The newzmat utility was designed primarily for converting molecule specifications between a variety of standard formats. It can also perform many related functions, such as extracting molecule specifications from Gaussian checkpoint files. Its full set of capabilities includes the following:
newzmat can convert molecule specifications between a variety of data file formats. This includes generating a Z-matrix (and hence input for Gaussian) from the files produced by other programs and also converting between the file formats of any of these programs. newzmat can thus be used to produce Gaussian input from the data files of many popular graphics and mechanics packages, allowing them to act as graphical input front-ends to Gaussian. The resulting data files have the proper symmetry constraints for efficient computation (if applicable).
newzmat can also generate Gaussian 09 checkpoint files from other data files, and (more importantly) generate the data files from checkpoint files. This capability can be used to extract data for display with a visualization package.
newzmat can retrieve intermediate structures from a checkpoint file from (or during) a geometry optimization, for reuse or display.
newzmat has the following general syntax:
newzmat option(s) input-file output-file
where option(s) is one or more options, specifying the desired operations, input-file is the file containing the structure to be converted (or retrieved), and output-file is the file in which to place the new molecule specification (or Gaussian input). A slightly variant syntax is used when merging information from two files (see below).
If the output filename is omitted, it is given the same base name as the input file, along with a conventional extension denoting its file type. In general, extensions can be omitted from file specifications provided that extension conventions are followed. The default extensions are listed in the following table:
Extension | Description | Option Form | ||
.bgf | Biograf internal data file | bgf | ||
.cac | CaChe molecule file | cache | ||
.chk | Gaussian 09 checkpoint file | chk | ||
.com | Gaussian input file (Z-matrix mol. spec.) | zmat | ||
.com | Gaussian input file (Cart. coords. mol. spec.) | cart | ||
.con | QUIPU system data file | con | ||
.dat | Model/XModel/MM2 data file | model | ||
.dat | MacroModel data file (may be formatted or unformatted) | mmodel, ummodel | ||
.ent | Brookhaven data file (≡PDB) | ent | ||
.com | Fractional coords. for crystal structures (requires exactly 3 trans. ops.) | fract | ||
.inp | MOPAC input file | mopac | ||
.pdb | Protein Data Bank format (≡Brookhaven) | pdb | ||
.ppp | Some PPP program (output only) | ppp | ||
.xyz | Unadorned Cartesian coordinates | xyz | ||
.zin | Ancient version of ZIndo | zindo |
The options specifying the formats of the input and output molecule specifications are formed from the string -i or -o (respectively), followed immediately by the appropriate option form string from the preceding table corresponding to the desired molecule specification format (no spaces intervene). For example, -ipdb indicates that the input molecule specification is in PDB format and that the extension .pdb should be applied to the input filename if no extension is specified. Similarly, -oxyz specifies an output format of Cartesian coordinates along with a default extension of .xyz for the output filename. The default input and output options are -izmat and -ozmat. Note that -izmat and -icart are synonyms, and either one of them can read a Gaussian input file containing any molecule specification format: Z-matrix, Cartesian coordinates, or mixed internal and Cartesian coordinates.

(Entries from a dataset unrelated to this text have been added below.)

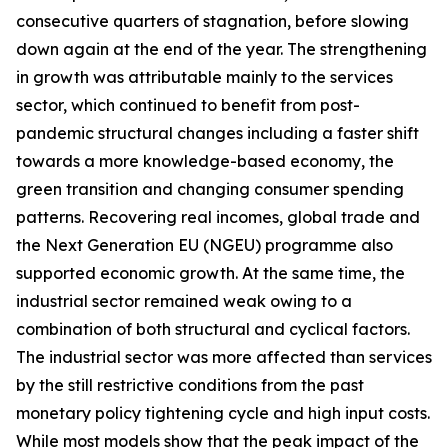
consecutive quarters of stagnation, before slowing
down again at the end of the year. The strengthening
in growth was attributable mainly to the services
sector, which continued to benefit from post-
pandemic structural changes including a faster shift
towards a more knowledge-based economy, the
green transition and changing consumer spending
patterns. Recovering real incomes, global trade and
the Next Generation EU (NGEU) programme also
supported economic growth. At the same time, the
industrial sector remained weak owing to a
combination of both structural and cyclical factors.
The industrial sector was more affected than services
by the still restrictive conditions from the past
monetary policy tightening cycle and high input costs.
While most models show that the peak impact of the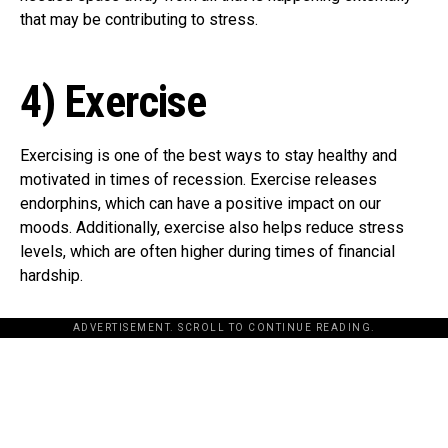
that may be contributing to stress.
4) Exercise
Exercising is one of the best ways to stay healthy and
motivated in times of recession. Exercise releases
endorphins, which can have a positive impact on our
moods. Additionally, exercise also helps reduce stress
levels, which are often higher during times of financial
hardship.
ADVERTISEMENT. SCROLL TO CONTINUE READING.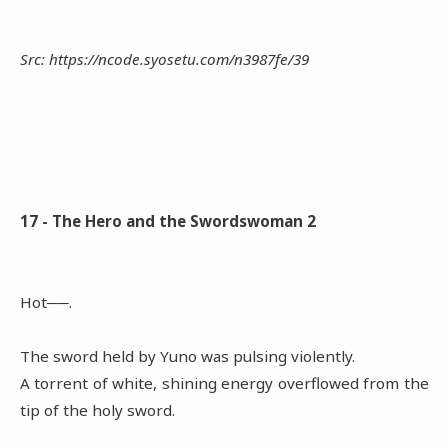
Src: https://ncode.syosetu.com/n3987fe/39
17 - The Hero and the Swordswoman 2
Hot──.
The sword held by Yuno was pulsing violently.
A torrent of white, shining energy overflowed from the
tip of the holy sword.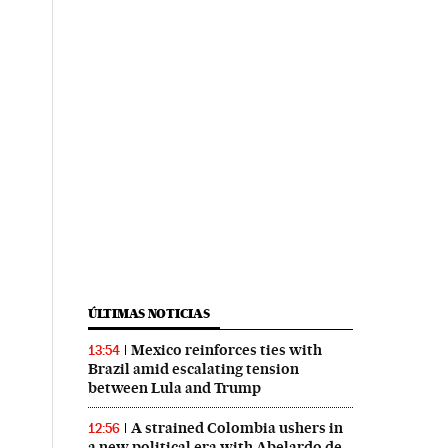
ÚLTIMAS NOTICIAS
Mexico reinforces ties with
13:54
Brazil amid escalating tension
between Lula and Trump
A strained Colombia ushers in
12:56
a new political era with Abelardo de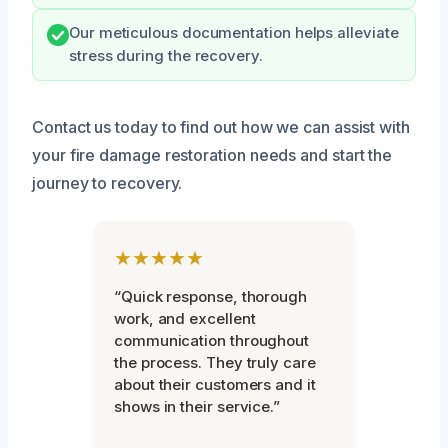
Our meticulous documentation helps alleviate
stress during the recovery.
Contact us today to find out how we can assist with
your fire damage restoration needs and start the
journey to recovery.
★★★★★
“Quick response, thorough
work, and excellent
communication throughout
the process. They truly care
about their customers and it
shows in their service.”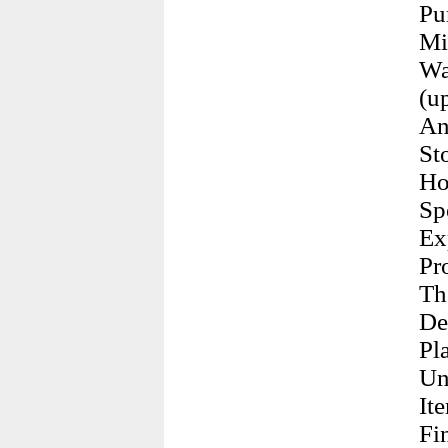
Pu
Mi
Wa
(u
An
St
Ho
Sp
Ex
Pr
Th
De
Pl
Un
It
Fi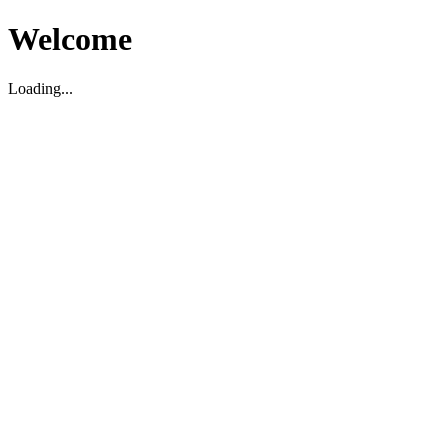
Welcome
Loading...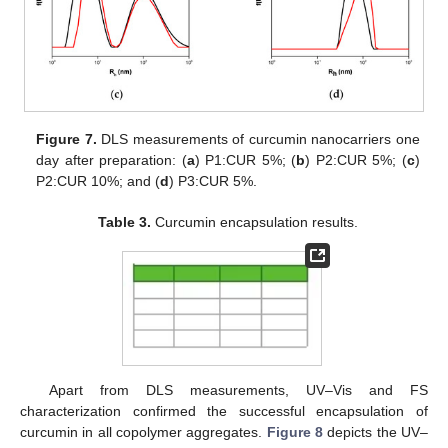
Figure 7.
DLS measurements of curcumin nanocarriers one
day after preparation: (
a
) P1:CUR 5%; (
b
) P2:CUR 5%; (
c
)
P2:CUR 10%; and (
d
) P3:CUR 5%.
Table 3.
Curcumin encapsulation results.
Apart from DLS measurements, UV–Vis and FS
characterization confirmed the successful encapsulation of
curcumin in all copolymer aggregates.
Figure 8
depicts the UV–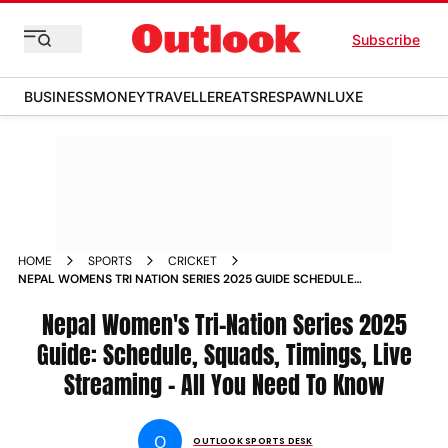
Subscribe
BUSINESS
MONEY
TRAVELLER
EATS
RESPAWN
LUXE
HOME
SPORTS
CRICKET
NEPAL WOMENS TRI NATION SERIES 2025 GUIDE SCHEDULE
SQUADS TIMINGS LIVE STREAMING ALL YOU NEED TO KNOW
Nepal Women's Tri-Nation Series 2025
Guide: Schedule, Squads, Timings, Live
Streaming - All You Need To Know
O
OUTLOOK SPORTS DESK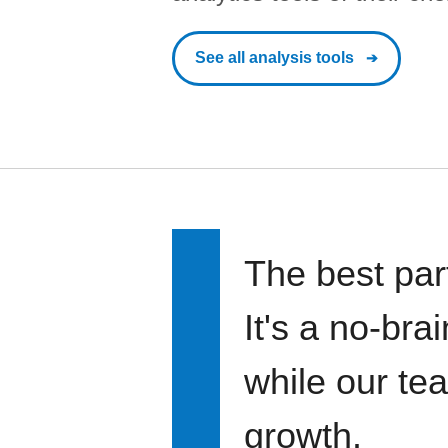
See all analysis tools
The best par
It's a no-bra
while our te
growth.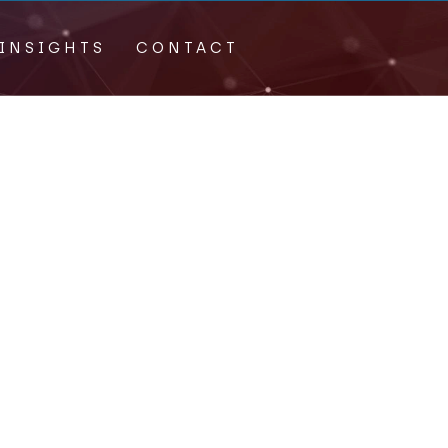
INSIGHTS
CONTACT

In order to communicate with a non-supported visualization system, the first choice of format to try is the PDB file. This format includes the connectivity information and is widely supported. Note that some software packages use the .ent extension, rather than .pdb; the -ient and -oent options select the former, while -ipdb and -opdb select the latter. Another commonly used alternative is the Mopac file format.
The following options further specify the input for newzmat:
-ngeom N
Use geometry from Nth structure on the checkpoint file. This functions in the same manner as Geom=(NGeom=N).
-ot list
Use geometries from the listed structures on the checkpoint file. Lists can include multiple structure numbers (separated by commas) and ranges of structure numbers. For example, -ot 3,7 extracts structures from steps 3 and 7, and -ot 2-5 extracts all structures ranging from steps 2 through 5.
-step N
Use the structure from step N of the geometry optimization data in a Gaussian 09 checkpoint file (valid only for the -ichk input option).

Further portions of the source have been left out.